The University of New South Wales in Sydney, Australia, hosted Wayne State University School of Medicine faculty member Leonard Lipovich, Ph.D., in September and October for the second installment of an instructional collaboration with the university's School of Biotechnology and Biomolecular Sciences' Associate Professor of Biological Sciences Kevin Morris, Ph.D.
Dr. Morris works on the role of non-coding RNA in epigenetic regulation of gene expression in human cells, and has two affiliations bridging the Pacific Dr. Morris' primary laboratory is at The Scripps Research Institute in La Jolla, California, and more recently he acquired a joint affiliation at the UNSW, where he hosts a burgeoning and highly productive group of honors and graduate students.
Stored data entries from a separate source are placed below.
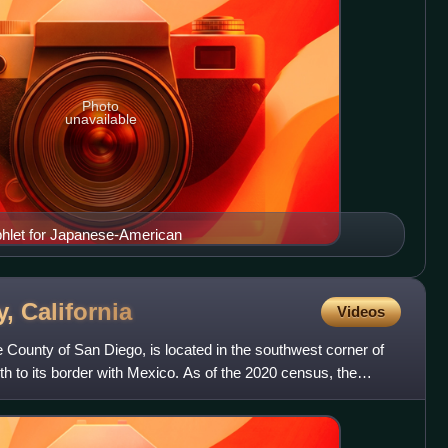
Photo
unavailable
hlet for Japanese-American
y,
California
Videos
e County of San Diego, is located in the southwest corner of
orth to its border with Mexico. As of the 2020 census, the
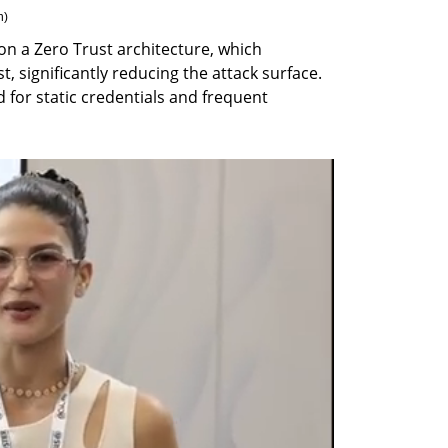
n
)
 on a Zero Trust architecture, which 
, significantly reducing the attack surface. 
for static credentials and frequent 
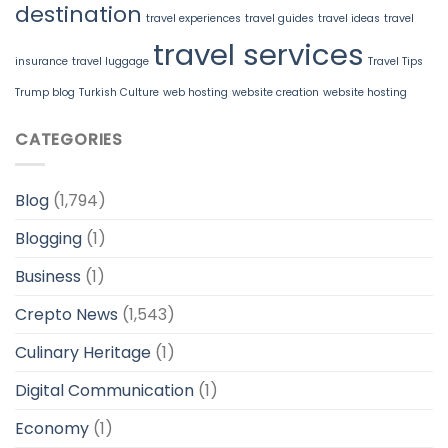
destination
travel experiences
travel guides
travel ideas
travel
travel services
insurance
travel luggage
Travel Tips
Trump blog
Turkish Culture
web hosting
website creation
website hosting
CATEGORIES
Blog
(1,794)
Blogging
(1)
Business
(1)
Crepto News
(1,543)
Culinary Heritage
(1)
Digital Communication
(1)
Economy
(1)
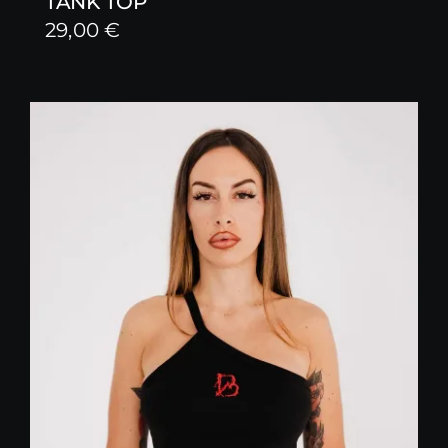
TANK TOP
29,00
€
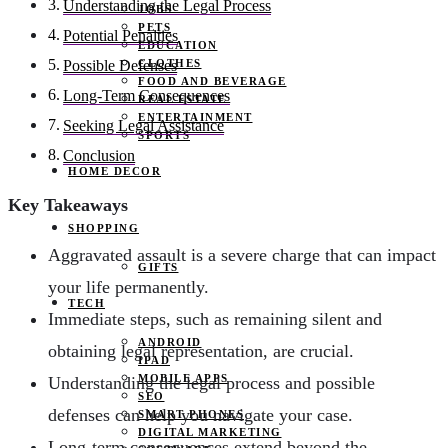
Understanding the Legal Process
JOBS
PETS
Potential Penalties
EDUCATION
CLOTHES
Possible Defenses
FOOD AND BEVERAGE
Long-Term Consequences
REAL ESTATE
ENTERTAINMENT
Seeking Legal Assistance
SPORTS
Conclusion
HOME DECOR
Key Takeaways
SHOPPING
Aggravated assault is a severe charge that can impact
GIFTS
your life permanently.
TECH
Immediate steps, such as remaining silent and
ANDROID
obtaining legal representation, are crucial.
IPAD
MOBILE APPS
Understanding the legal process and possible
SEO
defenses can help you navigate your case.
SMART PHONES
DIGITAL MARKETING
Long-term consequences extend beyond the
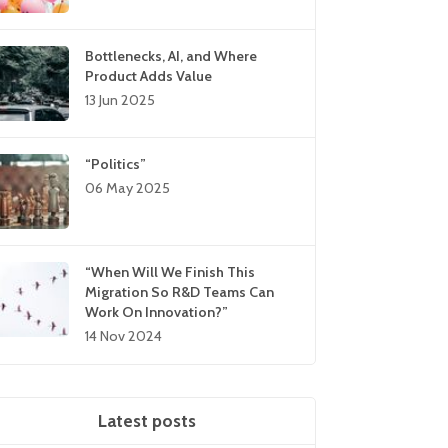
Bottlenecks, AI, and Where
Product Adds Value
13 Jun 2025
“Politics”
06 May 2025
“When Will We Finish This
Migration So R&D Teams Can
Work On Innovation?”
14 Nov 2024
Latest posts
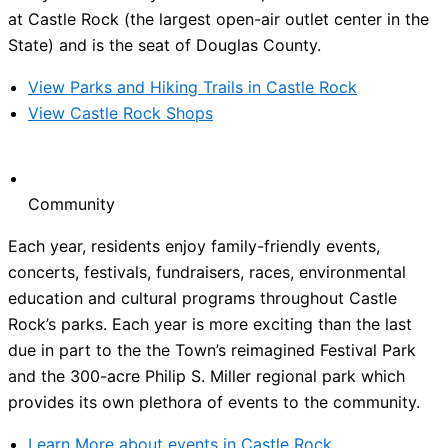
at Castle Rock (the largest open-air outlet center in the
State) and is the seat of Douglas County.
View Parks and Hiking Trails in Castle Rock
View Castle Rock Shops
Community
Each year, residents enjoy family-friendly events,
concerts, festivals, fundraisers, races, environmental
education and cultural programs throughout Castle
Rock’s parks. Each year is more exciting than the last
due in part to the the Town’s reimagined Festival Park
and the 300-acre Philip S. Miller regional park which
provides its own plethora of events to the community.
Learn More about events in Castle Rock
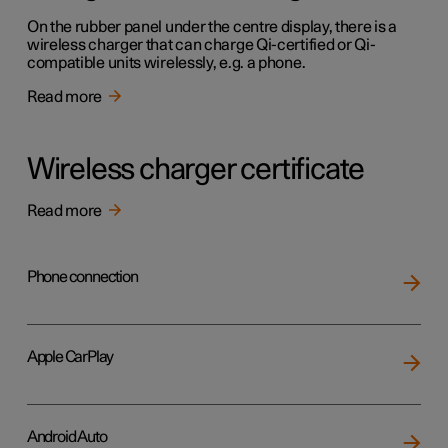
On the rubber panel under the centre display, there is a
wireless charger that can charge Qi-certified or Qi-
compatible units wirelessly, e.g. a phone.
Read more
Wireless charger certificate
Read more
Phone connection
Apple CarPlay
Android Auto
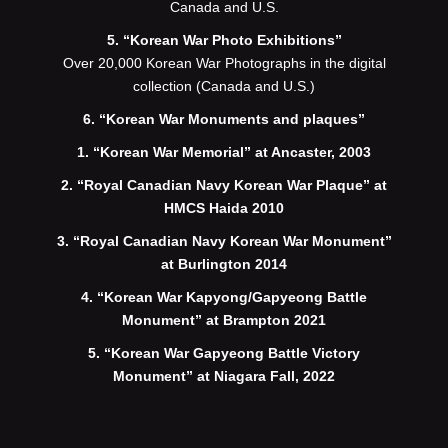
Canada and U.S.
5. “Korean War Photo Exhibitions”
Over 20,000 Korean War Photographs in the digital
collection (Canada and U.S.)
6. “Korean War Monuments and plaques”
1. “Korean War Memorial” at Ancaster, 2003
2. “Royal Canadian Navy Korean War Plaque” at
HMCS Haida 2010
3. “Royal Canadian Navy Korean War Monument”
at Burlington 2014
4. “Korean War Kapyong/Gapyeong Battle
Monument” at Brampton 2021
5. “Korean War Gapyeong Battle Victory
Monument” at Niagara Fall, 2022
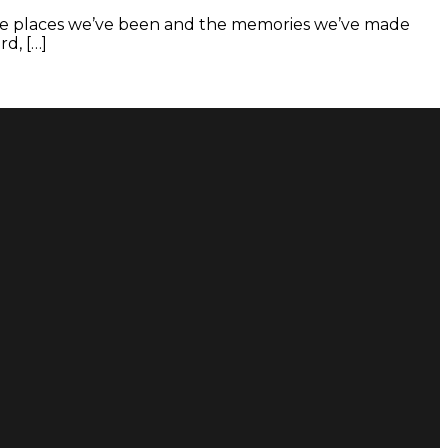
, the places we’ve been and the memories we’ve made
d, […]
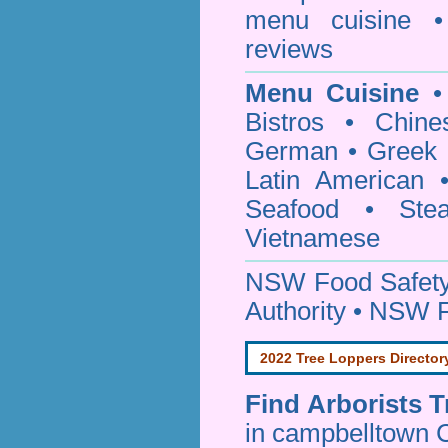
menu cuisine •
reviews
Menu Cuisine
• 
Bistros • Chin
German • Greek • 
Latin American 
Seafood • Ste
Vietnamese
NSW Food Safety
Authority • NSW 
2022 Tree Loppers Director
Find
Arborists 
in campbelltown 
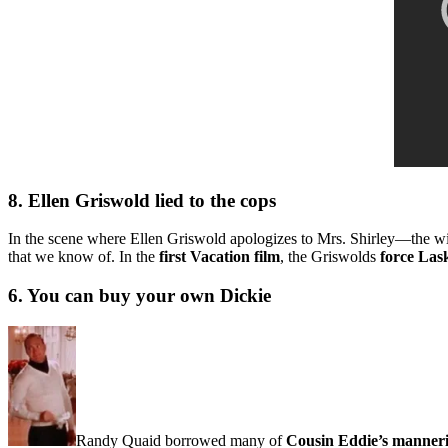
8. Ellen Griswold lied to the cops
In the scene where Ellen Griswold apologizes to Mrs. Shirley—the wi
that we know of. In the
first Vacation film
, the Griswolds
force Las
6. You can buy your own Dickie
Randy Quaid borrowed many of
Cousin Eddie’s manner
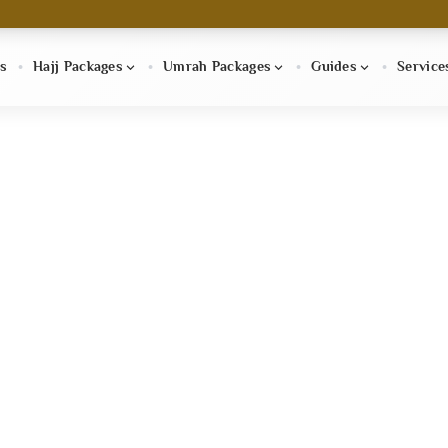
s
Hajj Packages
Umrah Packages
Guides
Service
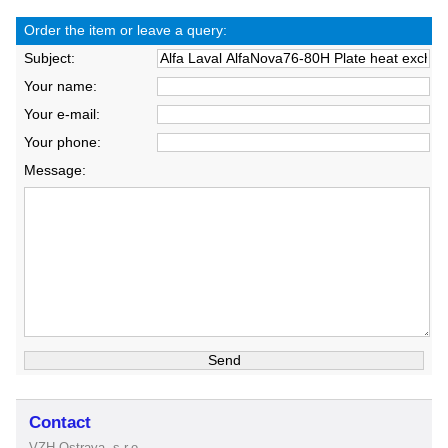
Order the item or leave a query:
Subject:
Your name:
Your e-mail:
Your phone:
Message:
Contact
VZH Ostrava, s.r.o.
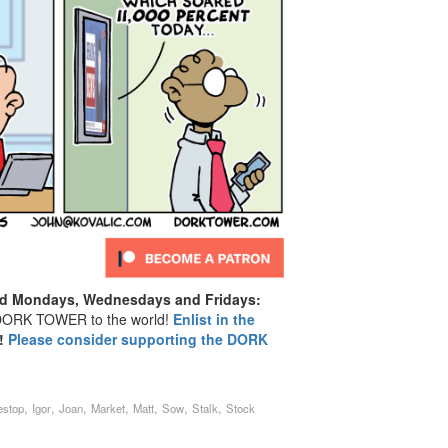
d Mondays, Wednesdays and Fridays:
ORK TOWER to the world!
Enlist in the
!
Please consider supporting the DORK
,
,
,
,
,
,
,
stop
Igor
Joan
Market
Matt
Sow
Stalk
Stock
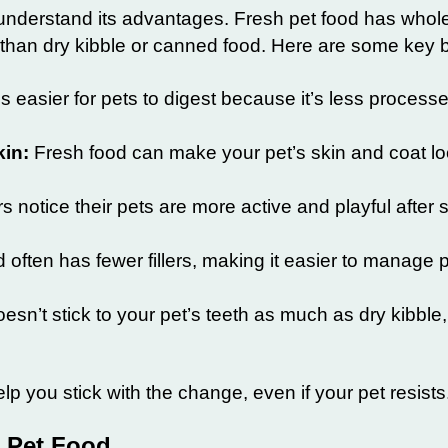
 understand its advantages. Fresh pet food has whole
 than dry kibble or canned food. Here are some key b
s easier for pets to digest because it’s less proces
kin:
Fresh food can make your pet’s skin and coat lo
notice their pets are more active and playful after s
 often has fewer fillers, making it easier to manage p
esn’t stick to your pet’s teeth as much as dry kibble
p you stick with the change, even if your pet resists
 Pet Food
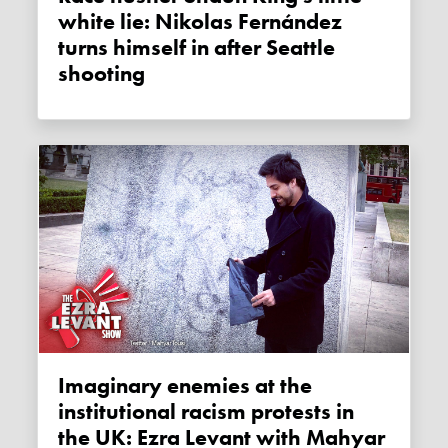
white lie: Nikolas Fernández
turns himself in after Seattle
shooting
Imaginary enemies at the
institutional racism protests in
the UK: Ezra Levant with Mahyar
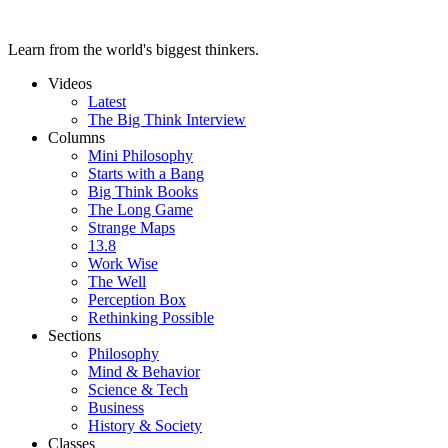
Learn from the world's biggest thinkers.
Videos
Latest
The Big Think Interview
Columns
Mini Philosophy
Starts with a Bang
Big Think Books
The Long Game
Strange Maps
13.8
Work Wise
The Well
Perception Box
Rethinking Possible
Sections
Philosophy
Mind & Behavior
Science & Tech
Business
History & Society
Classes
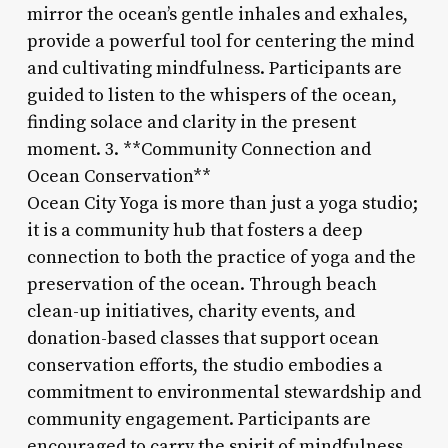
mirror the ocean’s gentle inhales and exhales,
provide a powerful tool for centering the mind
and cultivating mindfulness. Participants are
guided to listen to the whispers of the ocean,
finding solace and clarity in the present
moment. 3. **Community Connection and
Ocean Conservation**
Ocean City Yoga is more than just a yoga studio;
it is a community hub that fosters a deep
connection to both the practice of yoga and the
preservation of the ocean. Through beach
clean-up initiatives, charity events, and
donation-based classes that support ocean
conservation efforts, the studio embodies a
commitment to environmental stewardship and
community engagement. Participants are
encouraged to carry the spirit of mindfulness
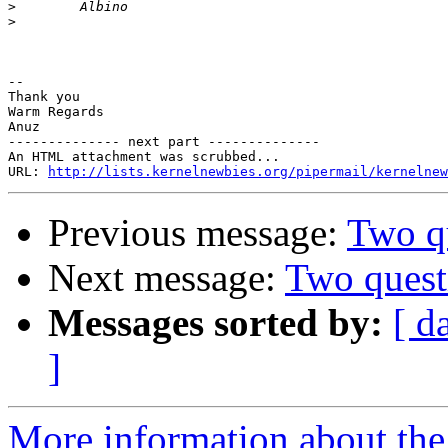
>
>
-- 

Thank you

Warm Regards

Anuz

-------------- next part --------------

An HTML attachment was scrubbed...

URL: 
http://lists.kernelnewbies.org/pipermail/kernelnew
Previous message:
Two q
Next message:
Two quest
Messages sorted by:
[ d
]
More information about the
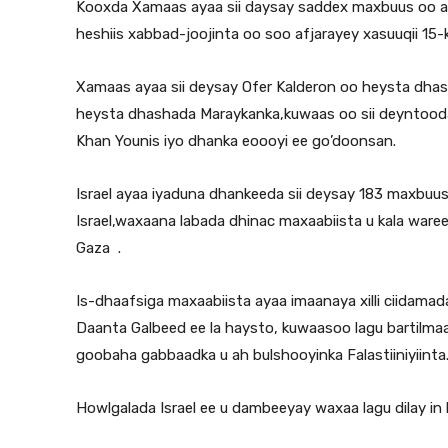
Kooxda Xamaas ayaa sii daysay saddex maxbuus oo ah
heshiis xabbad-joojinta oo soo afjarayey xasuuqii 15-ki
Xamaas ayaa sii deysay Ofer Kalderon oo heysta dhasha 
heysta dhashada Maraykanka,kuwaas oo sii deyntooda
Khan Younis iyo dhanka eoooyi ee go’doonsan.
Israel ayaa iyaduna dhankeeda sii deysay 183 maxbuus o
Israel,waxaana labada dhinac maxaabiista u kala ware
Gaza .
Is-dhaafsiga maxaabiista ayaa imaanaya xilli ciidamada 
Daanta Galbeed ee la haysto, kuwaasoo lagu bartilma
goobaha gabbaadka u ah bulshooyinka Falastiiniyiinta
Howlgalada Israel ee u dambeeyay waxaa lagu dilay in 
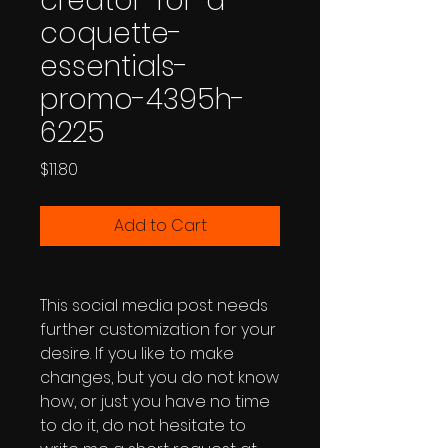
creator-for-a-
coquette-
essentials-
promo-4395h-
6225
Price
$11.80
Add to Cart
This social media post needs
further customization for your
desire. If you like to make
changes, but you do not know
how, or just you have no time
to do it, do not hesitate to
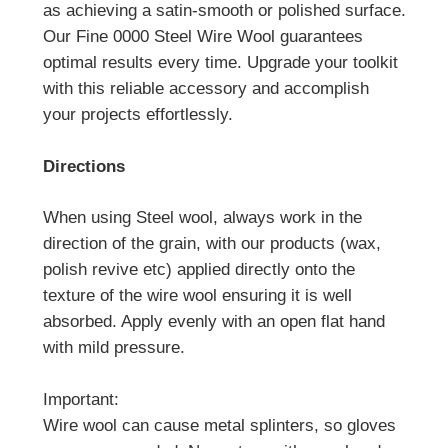
as achieving a satin-smooth or polished surface.
Our Fine 0000 Steel Wire Wool guarantees
optimal results every time. Upgrade your toolkit
with this reliable accessory and accomplish
your projects effortlessly.
Directions
When using Steel wool, always work in the
direction of the grain, with our products (wax,
polish revive etc) applied directly onto the
texture of the wire wool ensuring it is well
absorbed. Apply evenly with an open flat hand
with mild pressure.
Important:
Wire wool can cause metal splinters, so gloves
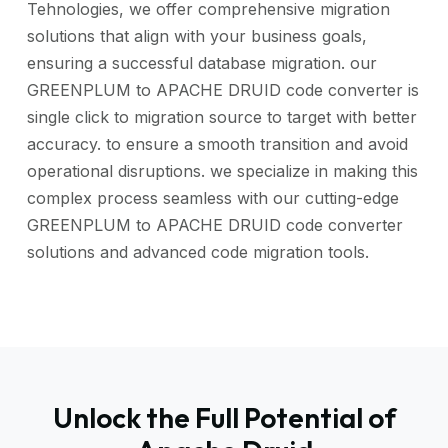
Tehnologies, we offer comprehensive migration
solutions that align with your business goals,
ensuring a successful database migration. our
GREENPLUM to APACHE DRUID code converter is
single click to migration source to target with better
accuracy. to ensure a smooth transition and avoid
operational disruptions. we specialize in making this
complex process seamless with our cutting-edge
GREENPLUM to APACHE DRUID code converter
solutions and advanced code migration tools.
Unlock the Full Potential of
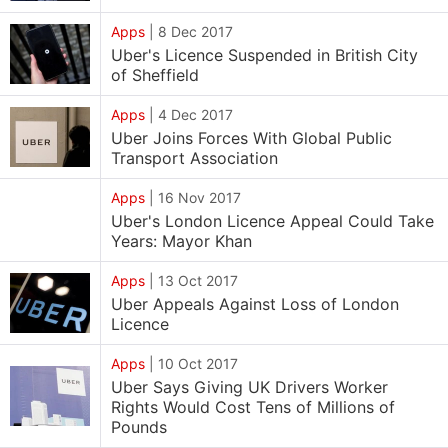
Apps
|
8 Dec 2017
Uber's Licence Suspended in British City
of Sheffield
Apps
|
4 Dec 2017
Uber Joins Forces With Global Public
Transport Association
Apps
|
16 Nov 2017
Uber's London Licence Appeal Could Take
Years: Mayor Khan
Apps
|
13 Oct 2017
Uber Appeals Against Loss of London
Licence
Apps
|
10 Oct 2017
Uber Says Giving UK Drivers Worker
Rights Would Cost Tens of Millions of
Pounds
Dr. Lipovich, an associate professor at the WSU Center for Molecular Medicine and Genetics and the School of Medicine's Department of Neurology received UNSW's Visiting Faculty Fellowship in 2013, teaching a two-week, hands-on practical in UNSW's undergraduate core molecular biology and genomics course that year. In his 2014 visit, he taught three half-day computational labs and three related one-hour theory lectures for the same undergraduate genomics course.
During his 2014 visit, he also guest-lectured about his research in a freshman course on gene regulation and epigenetics, and, together with researcher Marianne Farnebo, Ph.D., of the Karolinska Institutet in Sweden, who was visiting the Morris laboratory during her sabbatical, spoke as part of the university's popular Friday biological sciences seminar series for faculty, postdocs and students. Dr. Lipovich had additionally given a fellowship guest seminar at UNSW in 2013, and delivered two invited lectures at The Garvan Institute of Medical Research, also in Sydney, over the course of his two recent academic visits to Australia. Faculty, postdocs, and graduate students comprised most of the audiences.
The stints all spotlighted Dr. Lipovich's work on primate-specific long non-coding ribonucleic acids, or lncRNAs, in human breast cancer and the three major international post-genomic consortia in which he is a co-investigator.
One, ENCODE (Encyclopedia of DNA Elements; www.encodeproject.org), is an international consortium that serves as the official successor to the original Human Genome Project. Dr. Lipovich also is in his second decade of working with the Japan-based Functional Annotation of the Mammalian Genome (FANTOM) Consortium, and in early 2014 he joined the CHARGE (Cohorts for Heart and Aging Research in Genomic Epidemiology) Consortium, singlehandedly bringing all three major international efforts to Wayne State through his laboratory.
After speaking at an off-campus bioinformatics club in Sydney about lncRNA datasets in the UCSC Genome Browser, Dr. Lipovich was interviewed about lncRNA and primate-specific genes in human evolution for two episodes of Diffusion Radio, a podcast and radio show that airs throughout Australia. The episodes were broadcast by four radio stations in New South Wales and along the Victoria/South Australia border, and were also made available as a podcast online.
(Listen to the interview here).
Next, Dr. Lipovich will use his five-year, $2.3 million National Institutes of Health New Innovator Award, which he received in September 2014, to test a hypothesis that could lead to breakthrough methodologies to improve health. The project will identify primate-specific lncRNAs that are functional in cell growth and cell death, within the framework of human estrogen receptor positive breast cancer. The goal of the project, which has broad relevance to other nuclear hormone receptor pathways in human disease, is to reveal the extent to which non-conserved RNA genes contribute to cancer pathogenesis in humans.